Je me souviens d’un événement où plusieurs personnes nous ont demandé où étaient les réfugiés. Même s’ils rendaient service. Cette histoire est un témoignage de la fausse image que le public se fait des réfugiés. Par nos actions, nous espérons transmettre la curiosité des autres et des autres cultures ; la bienveillance et l’ouverture aux autres manquent à notre société. D’ailleurs, la composition de notre équipe de cuisiniers en est la preuve : nous sommes tous issus d’horizons et de cultures différents et pourtant, notre association fonctionne car chacun d’entre nous est capable d’apporter son point différenciateur sur la table – littéralement ! Nous aimerions inspirer les autres à faire de même.

Crédits photos : Guillaume Czerw

 

Nous nous dirigeons lentement vers une crise alimentaire sans précédent, comment pensez-vous qu’elle impactera le secteur de la restauration ?

Nous ne regardons pas si loin, mais nous essayons déjà de faire quelque chose. Par exemple, nous développons de plus en plus de recettes végétariennes et végétaliennes, ce qui est un véritable challenge puisque la viande est présente dans de nombreuses recettes. Nous essayons également d’être plus saisonniers, mais il est parfois difficile de trouver des recettes pour toutes les saisons. Nous avons une réelle volonté de réinventer la cuisine, de faire en sorte que chacun puisse y apporter du sens et de la créativité, soit en apportant des idées de chez soi, soit en étant inventif sur les ingrédients.

 

Depuis peu, le ver de farine a été autorisé à la consommation humaine, seriez-vous prêt à l’intégrer dans vos recettes ?

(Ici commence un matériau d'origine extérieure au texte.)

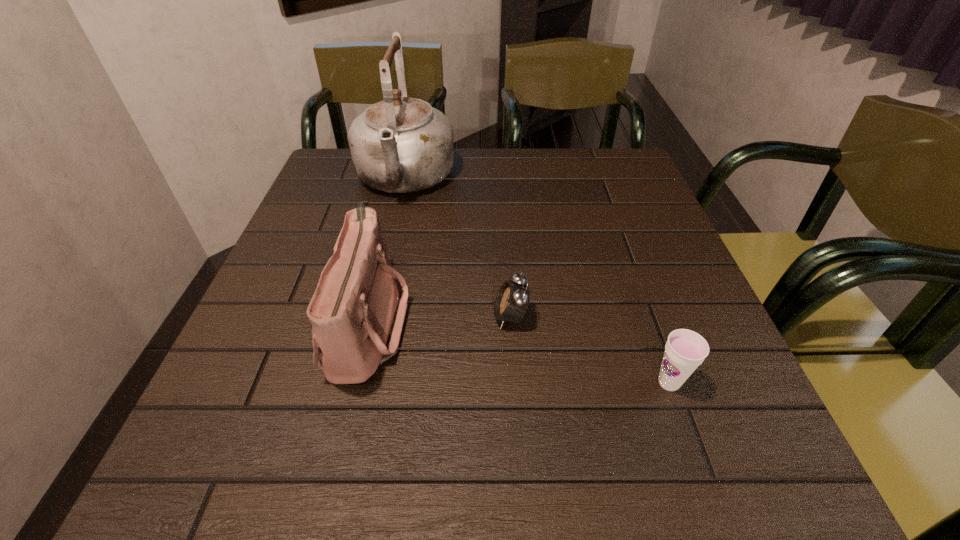 Select which object is the third closest to the tallest object. Please provide its 2D coordinates. Your answer should be formatted as a tuple, i.e. [(x, y)], where the tuple contains the x and y coordinates of a point satisfying the conditions above.

[(685, 350)]

Identify which object is the third closest to the cup. Please provide its 2D coordinates. Your answer should be formatted as a tuple, i.e. [(x, y)], where the tuple contains the x and y coordinates of a point satisfying the conditions above.

[(399, 145)]

At what (x,y) coordinates should I click in order to perform the action: click on free point that satisfies the following two spatial constraints: 1. at the spout of the rightmost object; 2. on the left side of the kettle. Please return your answer as a coordinate pair (x, y). This screenshot has width=960, height=540. Looking at the image, I should click on (358, 383).

At what (x,y) coordinates should I click in order to perform the action: click on free space that satisfies the following two spatial constraints: 1. at the spout of the kettle; 2. on the front pocket of the third shortest object. Please return your answer as a coordinate pair (x, y). Looking at the image, I should click on (372, 322).

This screenshot has height=540, width=960. I want to click on vacant region that satisfies the following two spatial constraints: 1. on the front pocket of the rightmost object; 2. on the left side of the third shortest object, so coord(353,383).

At what (x,y) coordinates should I click in order to perform the action: click on vacant point that satisfies the following two spatial constraints: 1. at the spout of the tallest object; 2. on the left side of the rightmost object. Please return your answer as a coordinate pair (x, y). Looking at the image, I should click on (358, 383).

Where is `free space that satisfies the following two spatial constraints: 1. at the spout of the kettle; 2. on the front pocket of the shoulder bag`? free space that satisfies the following two spatial constraints: 1. at the spout of the kettle; 2. on the front pocket of the shoulder bag is located at coordinates (372, 322).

J’ai déjà eu la chance d’en goûter, mais c’était toujours de manière récréative : sous forme de chips, d’apéritif, etc. Je n’en ai jamais mangé de ma vie en entier, ni en plat principal, mais je suis curieux!

 

Envisagez-vous d’internationaliser votre projet dans des pays où le nombre de réfugiés augmente (par exemple l’Angleterre) ?

Aujourd’hui nous sommes présents à Montreuil et délivrons nos services en Ile-de-France. Il y a encore beaucoup à faire ici. Nous allons nous concentrer sur notre projet d’école. Après, nous aimerions nous étendre à d’autres villes françaises et même à l’étranger à très long terme. Mais la priorité reste de nous structurer, d’améliorer notre offre et de prendre le temps de réfléchir à notre développement.